◆ **Stored items**
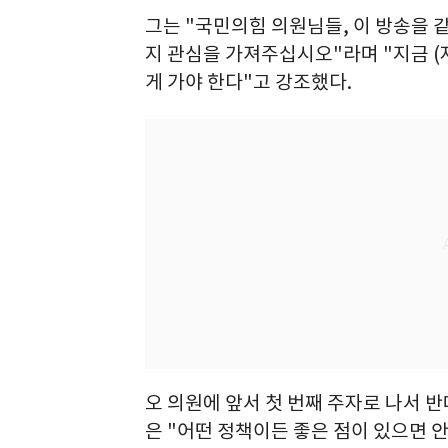
그는 "국민의힘 의원님들, 이 방송을 
지 관심을 가져주십시오"라며 "지금 (
게 가야 한다"고 강조했다.
오 의원에 앞서 첫 번째 주자로 나서 
은 "어떤 정책이든 좋은 점이 있으면 안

◆ **What is expected**
Reprint every record exactly and skip the pictures.

◆ **Answer to this exercise**
그는 "국민의힘 의원님들, 이 방송을 
지 관심을 가져주십시오"라며 "지금 (
게 가야 한다"고 강조했다.
오 의원에 앞서 첫 번째 주자로 나서 
은 "어떤 정책이든 좋은 점이 있으면 안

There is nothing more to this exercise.